The clinical context of a nature prescription, combined with evidence of the associated health benefits, adds structure and clarity to the nebulous advice to "go outside." Like any other prescription, nature prescriptions are intentional and specific about the form, quantity, and frequency of the recommended "dosage."

Nature prescription initiatives such as Park Rx partner with community organizations, healthcare providers, and parks and public land agencies to incorporate nature into healthcare delivery. In 2020, the Institute at the Golden Gate reported that there were more than 100 park prescription programs across the United States.


Like a single green salad or a pilates class, spending 10 minutes on a park bench will not miraculously cure an illness. But over time, like a nutritious diet and regular exercise, sufficient exposure to nature may be a powerful lifestyle measure that can alleviate and even prevent a wide variety of health issues.
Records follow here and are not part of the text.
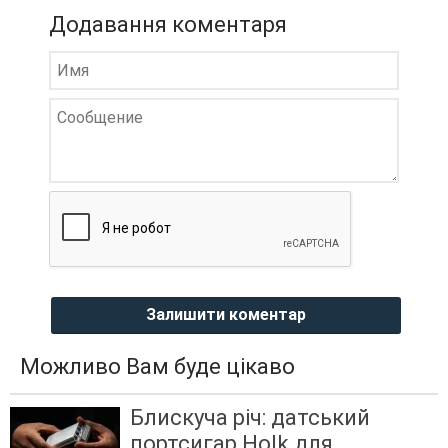
Додавання коментаря
Залишити коментар
Можливо Вам буде цікаво
Блискуча річ: датський
портсигар Holk для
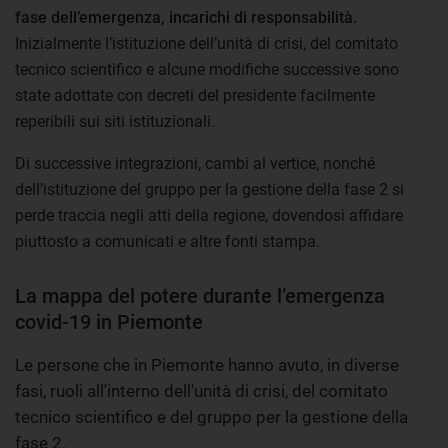
fase dell’emergenza, incarichi di responsabilità.
Inizialmente l’istituzione dell’unità di crisi, del comitato
tecnico scientifico e alcune modifiche successive sono
state adottate con decreti del presidente facilmente
reperibili sui siti istituzionali.
Di successive integrazioni, cambi al vertice, nonché
dell’istituzione del gruppo per la gestione della fase 2 si
perde traccia negli atti della regione, dovendosi affidare
piuttosto a comunicati e altre fonti stampa.
La mappa del potere durante l’emergenza
covid-19 in Piemonte
Le persone che in Piemonte hanno avuto, in diverse
fasi, ruoli all'interno dell'unità di crisi, del comitato
tecnico scientifico e del gruppo per la gestione della
fase 2.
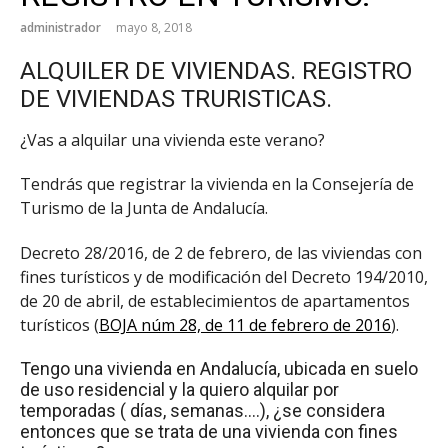
administrador
mayo 8, 2018
ALQUILER DE VIVIENDAS. REGISTRO
DE VIVIENDAS TRURISTICAS.
¿Vas a alquilar una vivienda este verano?
Tendrás que registrar la vivienda en la Consejería de
Turismo de la Junta de Andalucía.
Decreto 28/2016, de 2 de febrero, de las viviendas con
fines turísticos y de modificación del Decreto 194/2010,
de 20 de abril, de establecimientos de apartamentos
turísticos (
BOJA núm 28, de 11 de febrero de 2016
).
Tengo una vivienda en Andalucía, ubicada en suelo
de uso residencial y la quiero alquilar por
temporadas ( días, semanas….), ¿se considera
entonces que se trata de una vivienda con fines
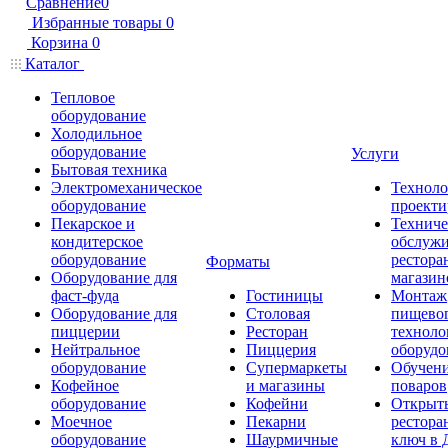
Сравнение
0
Избранные товары
0
Корзина
0
Каталог
Тепловое
оборудование
Холодильное
оборудование
Услуги
Бытовая техника
Электромеханическое
Техноло
оборудование
проекти
Пекарское и
Техниче
кондитерское
обслуж
оборудование
рестора
Форматы
Оборудование для
магазин
фаст-фуда
Гостиницы
Монтаж
Оборудование для
Столовая
пищево
пиццерии
Ресторан
техноло
Нейтральное
Пиццерия
оборудо
оборудование
Супермаркеты
Обучени
Кофейное
и магазины
поваров
оборудование
Кофейни
Открыт
Моечное
Пекарни
рестора
оборудование
Шаурмичные
ключ в 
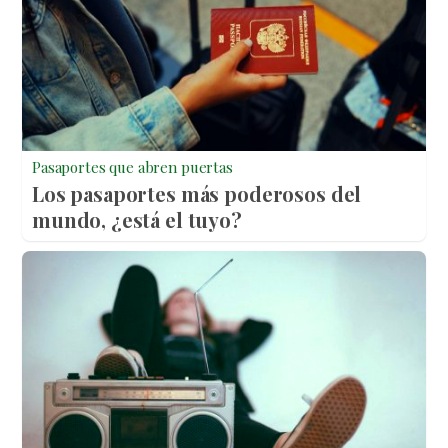
Pasaportes que abren puertas
Los pasaportes más poderosos del
mundo, ¿está el tuyo?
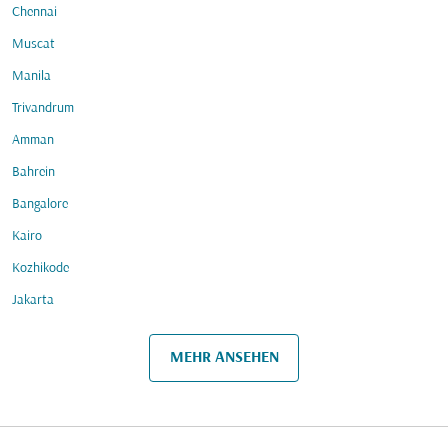
Chennai
Muscat
Manila
Trivandrum
Amman
Bahrein
Bangalore
Kairo
Kozhikode
Jakarta
MEHR ANSEHEN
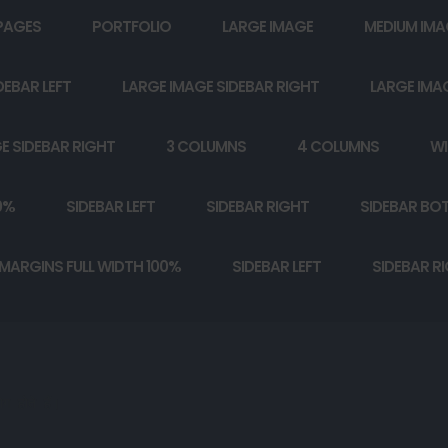
PAGES
PORTFOLIO
LARGE IMAGE
MEDIUM IMA
DEBAR LEFT
LARGE IMAGE SIDEBAR RIGHT
LARGE IMA
E SIDEBAR RIGHT
3 COLUMNS
4 COLUMNS
WI
0%
SIDEBAR LEFT
SIDEBAR RIGHT
SIDEBAR BO
MARGINS FULL WIDTH 100%
SIDEBAR LEFT
SIDEBAR R
 होते हैं।
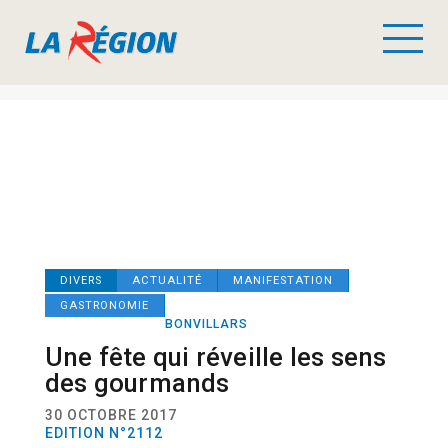
DIVERS
ACTUALITÉ
MANIFESTATION
GASTRONOMIE
BONVILLARS
Une fête qui réveille les sens
des gourmands
30 OCTOBRE 2017
EDITION N°2112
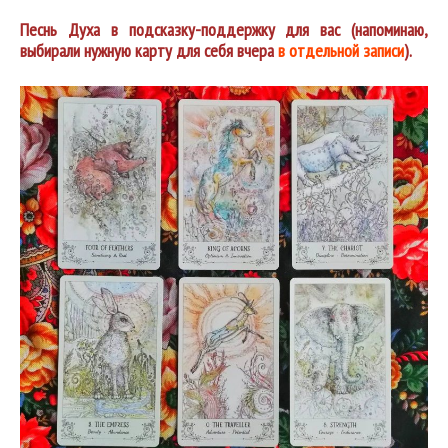
Песнь Духа в подсказку-поддержку для вас (напоминаю,
выбирали нужную карту для себя вчера
в отдельной записи
).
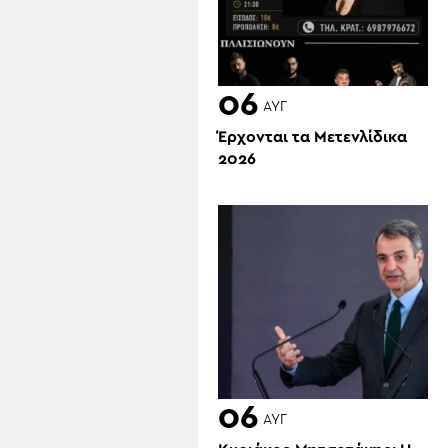
06
ΑΥΓ
Έρχονται τα Μετενλίδικα
2026
06
ΑΥΓ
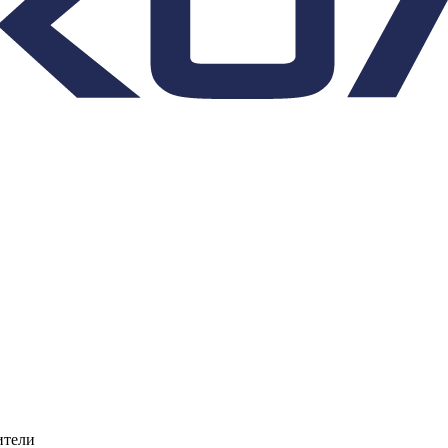
ители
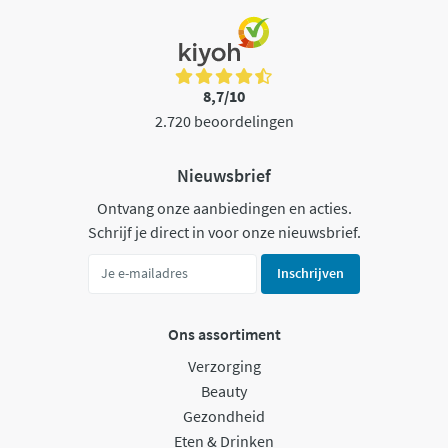
8,7/10
2.720 beoordelingen
Nieuwsbrief
Ontvang onze aanbiedingen en acties.
Schrijf je direct in voor onze nieuwsbrief.
Inschrijven
Ons assortiment
Verzorging
Beauty
Gezondheid
Eten & Drinken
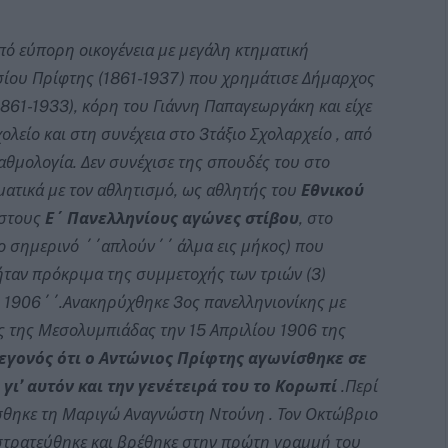
πό εύπορη οικογένεια με μεγάλη κτηματική
σίου Πρίφτης (1861-1937) που χρημάτισε Δήμαρχος
1861-1933), κόρη του Γιάννη Παπαγεωργάκη και είχε
ολείο και στη συνέχεια στο 3τάξιο Σχολαρχείο , από
αθμολογία. Δεν συνέχισε της σπουδές του στο
ατικά με τον αθλητισμό, ως αθλητής του
Εθνικού
 στους
Ε΄ Πανελληνίους αγώνες στίβου
, στο
το σημερινό ΄΄απλούν΄΄ άλμα εις μήκος) που
ταν πρόκριμα της συμμετοχής των τριών (3)
 1906΄΄.Ανακηρύχθηκε 3ος πανελληνιονίκης με
ες της Μεσολυμπιάδας την 15 Απριλίου 1906 της
γεγονός ότι ο Αντώνιος Πρίφτης αγωνίσθηκε σε
γι’ αυτόν και την γενέτειρά του το Κορωπί
.Περί
άσθηκε τη Μαριγώ Αναγνώστη Ντούνη . Τον Οκτώβριο
πιστρατεύθηκε και βρέθηκε στην πρώτη γραμμή του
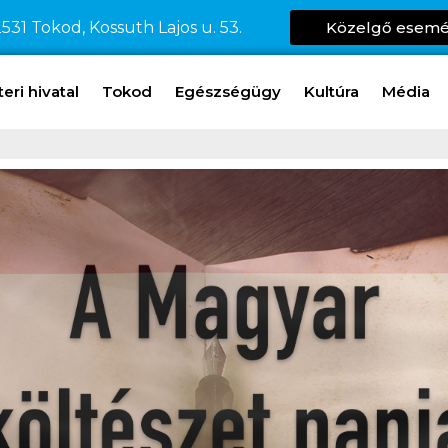
531 Tokod, Kossuth Lajos u. 53.
Közelgő esem
ri hivatal
Tokod
Egészségügy
Kultúra
Média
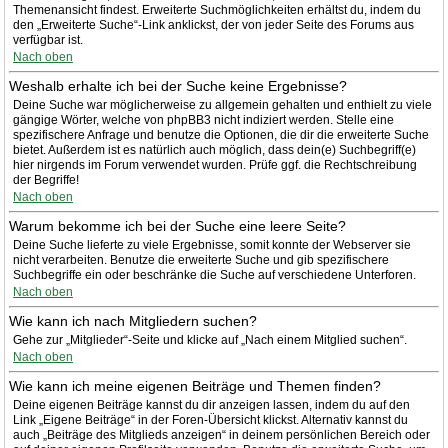
Themenansicht findest. Erweiterte Suchmöglichkeiten erhältst du, indem du
den „Erweiterte Suche“-Link anklickst, der von jeder Seite des Forums aus
verfügbar ist.
Nach oben
Weshalb erhalte ich bei der Suche keine Ergebnisse?
Deine Suche war möglicherweise zu allgemein gehalten und enthielt zu viele
gängige Wörter, welche von phpBB3 nicht indiziert werden. Stelle eine
spezifischere Anfrage und benutze die Optionen, die dir die erweiterte Suche
bietet. Außerdem ist es natürlich auch möglich, dass dein(e) Suchbegriff(e)
hier nirgends im Forum verwendet wurden. Prüfe ggf. die Rechtschreibung
der Begriffe!
Nach oben
Warum bekomme ich bei der Suche eine leere Seite?
Deine Suche lieferte zu viele Ergebnisse, somit konnte der Webserver sie
nicht verarbeiten. Benutze die erweiterte Suche und gib spezifischere
Suchbegriffe ein oder beschränke die Suche auf verschiedene Unterforen.
Nach oben
Wie kann ich nach Mitgliedern suchen?
Gehe zur „Mitglieder“-Seite und klicke auf „Nach einem Mitglied suchen“.
Nach oben
Wie kann ich meine eigenen Beiträge und Themen finden?
Deine eigenen Beiträge kannst du dir anzeigen lassen, indem du auf den
Link „Eigene Beiträge“ in der Foren-Übersicht klickst. Alternativ kannst du
auch „Beiträge des Mitglieds anzeigen“ in deinem persönlichen Bereich oder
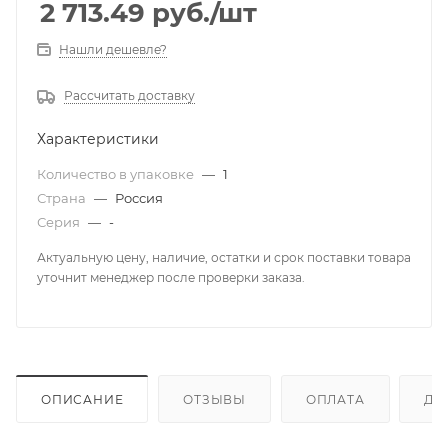
2 713.49
руб.
/шт
Нашли дешевле?
Рассчитать доставку
Характеристики
Количество в упаковке
—
1
Страна
—
Россия
Серия
—
-
Актуальную цену, наличие, остатки и срок поставки товара
уточнит менеджер после проверки заказа.
ОПИСАНИЕ
ОТЗЫВЫ
ОПЛАТА
ДО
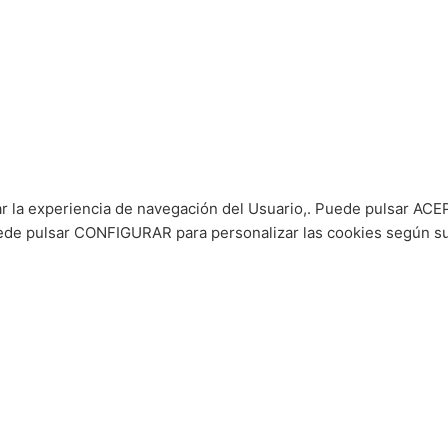
ar la experiencia de navegación del Usuario,. Puede pulsar ACEP
puede pulsar CONFIGURAR para personalizar las cookies según s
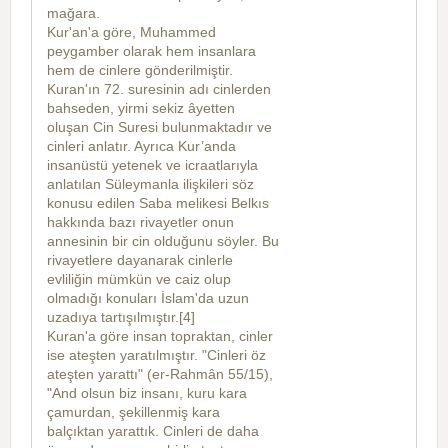
mağara.
Kur'an'a göre, Muhammed
peygamber olarak hem insanlara
hem de cinlere gönderilmiştir.
Kuran'ın 72. suresinin adı cinlerden
bahseden, yirmi sekiz âyetten
oluşan Cin Suresi bulunmaktadır ve
cinleri anlatır. Ayrıca Kur’anda
insanüstü yetenek ve icraatlarıyla
anlatılan Süleymanla ilişkileri söz
konusu edilen Saba melikesi Belkıs
hakkında bazı rivayetler onun
annesinin bir cin olduğunu söyler. Bu
rivayetlere dayanarak cinlerle
evliliğin mümkün ve caiz olup
olmadığı konuları İslam'da uzun
uzadıya tartışılmıştır.[4]
Kuran'a göre insan topraktan, cinler
ise ateşten yaratılmıştır. "Cinleri öz
ateşten yarattı" (er-Rahmân 55/15),
"And olsun biz insanı, kuru kara
çamurdan, şekillenmiş kara
balçıktan yarattık. Cinleri de daha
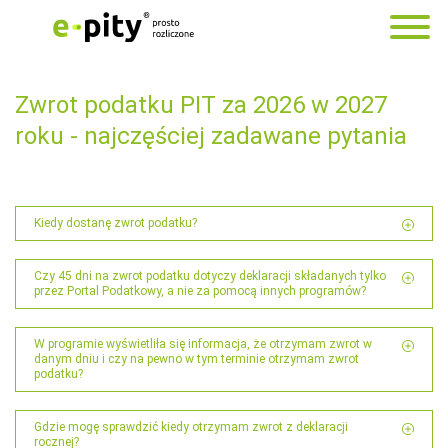
Zwrot podatku PIT za 2026 w 2027
roku - najczęściej zadawane pytania
Kiedy dostanę zwrot podatku?
Czy 45 dni na zwrot podatku dotyczy deklaracji składanych tylko
przez Portal Podatkowy, a nie za pomocą innych programów?
W programie wyświetliła się informacja, że otrzymam zwrot w
danym dniu i czy na pewno w tym terminie otrzymam zwrot
podatku?
Gdzie mogę sprawdzić kiedy otrzymam zwrot z deklaracji
rocznej?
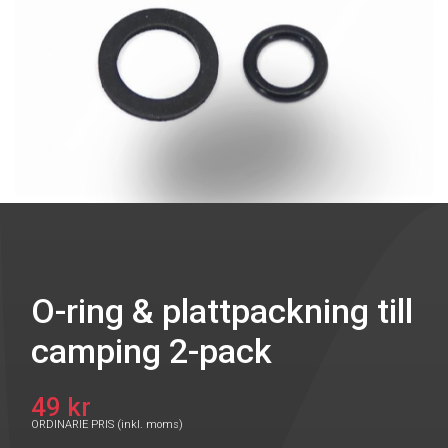
O-ring & plattpackning till
camping 2-pack
49 kr
ORDINARIE PRIS (inkl. moms)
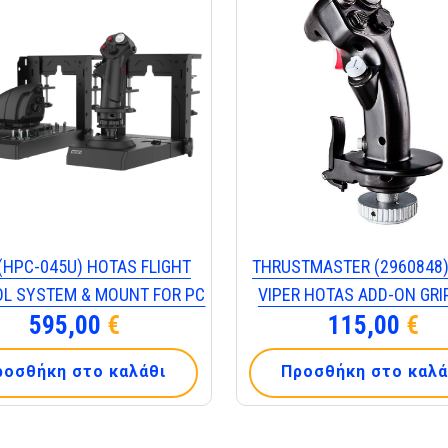
(HPC-045U) HOTAS FLIGHT
THRUSTMASTER (2960848)
L SYSTEM & MOUNT FOR PC
VIPER HOTAS ADD-ON GRIP
595,00
€
115,00
€
ροσθήκη στο καλάθι
Προσθήκη στο καλά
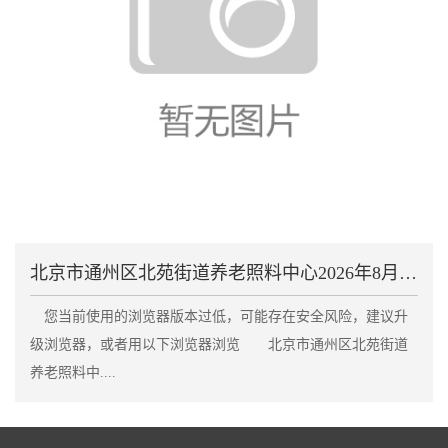
北京市通州区北苑街道养老照料中心2026年8月收费
您当前使用的浏览器版本过低，可能存在安全风险，建议升
级浏览器，或者用以下浏览器浏览 北京市通州区北苑街道
养老照料中....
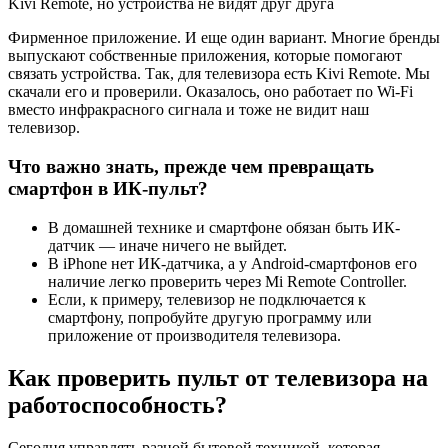
Kivi Remote, но устройства не видят друг друга
Фирменное приложение. И еще один вариант. Многие бренды
выпускают собственные приложения, которые помогают
связать устройства. Так, для телевизора есть Kivi Remote. Мы
скачали его и проверили. Оказалось, оно работает по Wi-Fi
вместо инфракрасного сигнала и тоже не видит наш
телевизор.
Что важно знать, прежде чем превращать
смартфон в ИК-пульт?
В домашней технике и смартфоне обязан быть ИК-
датчик — иначе ничего не выйдет.
В iPhone нет ИК-датчика, а у Android-смартфонов его
наличие легко проверить через Mi Remote Controller.
Если, к примеру, телевизор не подключается к
смартфону, попробуйте другую программу или
приложение от производителя телевизора.
Как проверить пульт от телевизора на
работоспособность?
Сегодня управлять разной бытовой техникой, которая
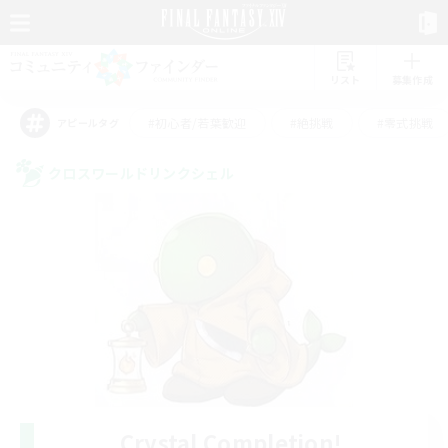
リスト
募集作成
#初心者/若葉歓迎
#絶挑戦
#零式挑戦
アピールタグ
クロスワールドリンクシェル
Crystal Completion!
"Nature should be the fourth pillar of health," Melissa Lem, MD, a Vancouver-based family physician, founder of BC Parks Foundation, and director of the nature prescription program PaRx. "[It's] just as important as diet and exercise and healthy sleep for maintaining a healthy lifestyle."

Common Sense Treatment

Various studies have found that time in nature is associated with health benefits including reduced stress and depression and reduced childhood obesity risk. A research review published in Frontiers in Psychology in 2020 found that as few as 10-20 minutes of sitting or walking in nature can have health benefits. Nature has been prescribed to individuals with conditions from high blood pressure, heart disease, and diabetes to ADHD, depression, and anxiety.

"If we're looking for ways to increase resilience, decrease stress, decrease anxiety, [and show] these markers of [boosting] mental health and well-being, time in nature is a potentially very, very low cost — if not free — preventative or therapeutic measure," Meredith says. "That seems, from a public health perspective, just a really great thing. It's something that's accessible to many and, with work, accessible to more."